CRAP!!!!!  Just returned from running a tank of fuel through the bike at highway speed/high RPMS.  This was the recommended procedure per the BMW mechanic.  Upon pulling into my garage the low engine oil light came on. Oil is 2/3 down the sight glass. The mechanic said he topped off the oil in his notes.  I immediately called the service manager to let them know what I experienced and was told the last thing I wanted to hear.  The bike is going to need a major compression diagnostic and repair aka LOTS OF MONEY! @dirtrider is there any circumstance where this isn't going to cost me thousands to repair?

 

Afternoon Jharpphoto

 

There are some circumstances that could apply that might be an easier fix.

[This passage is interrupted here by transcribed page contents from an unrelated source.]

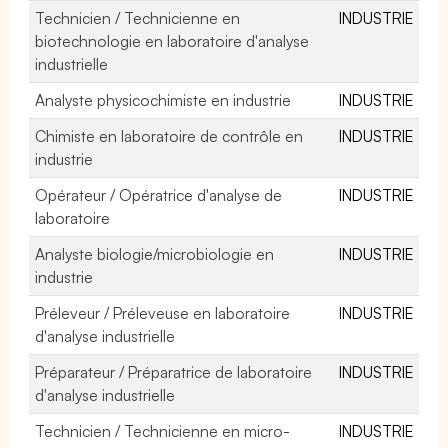
Technicien / Technicienne en
INDUSTRIE
biotechnologie en laboratoire d'analyse
industrielle
Analyste physicochimiste en industrie
INDUSTRIE
Chimiste en laboratoire de contrôle en
INDUSTRIE
industrie
Opérateur / Opératrice d'analyse de
INDUSTRIE
laboratoire
Analyste biologie/microbiologie en
INDUSTRIE
industrie
Préleveur / Préleveuse en laboratoire
INDUSTRIE
d'analyse industrielle
Préparateur / Préparatrice de laboratoire
INDUSTRIE
d'analyse industrielle
Technicien / Technicienne en micro-
INDUSTRIE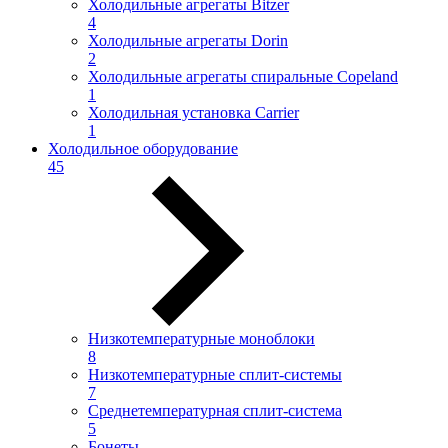
Холодильные агрегаты Bitzer
4
Холодильные агрегаты Dorin
2
Холодильные агрегаты спиральные Copeland
1
Холодильная установка Carrier
1
Холодильное оборудование
45
Низкотемпературные моноблоки
8
Низкотемпературные сплит-системы
7
Среднетемпературная сплит-система
5
Бонеты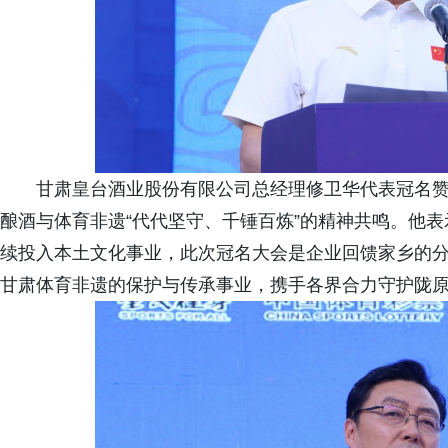
甘肃皇台酒业股份有限公司总经理修卫华代表冠名
酿酒与体育非遗“代代坚守、千锤百炼”的精神共鸣。他表
续投入本土文化事业，此次冠名大会是企业回馈家乡的
甘肃体育非遗的保护与传承事业，携手各界合力守护陇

An oil usage situation takes a lot of hands-on testing to be somewhat confident that the problems root cause is identified & found. This is very difficult to do over the internet. 

 

The low engine oil light coming on at  2/3 down the sight glass is typically not low enough to light the low oil light. Where is the oil level after the motorcycle sits overnight?

 

If it (IS) a piston ring to cylinder sealing issue, on the BMW 1200 engines that usually isn't a piston ring problem it is usually a glazed cylinder wall problem causing the rings to not seal properly to the exceptionally smooth cylinder walls. 

 

If it was me working on that motorcycle I would probably re-check the bottom of the air filter box  to see if it is full of oil again after your spirited ride. If there is a puddle of oil in the air box again then that will tell us something. 

 

I would probably also run a cylinder leak-down test to see if that points to a side or points to something. 

 

With oil caking on the back side of the valves that can also point to a leaking or missing valve seal allowing oil to migrate down the valve stems. 

 

I would also verify the crankcase vent impeller is there & working properly.  

 

What oil brand & viscosity are you using? Sometimes changing oil brands & going to the highest viscosity oil that BMW allows can reduce oil usage (usually won't completely eliminate it but sometimes can help)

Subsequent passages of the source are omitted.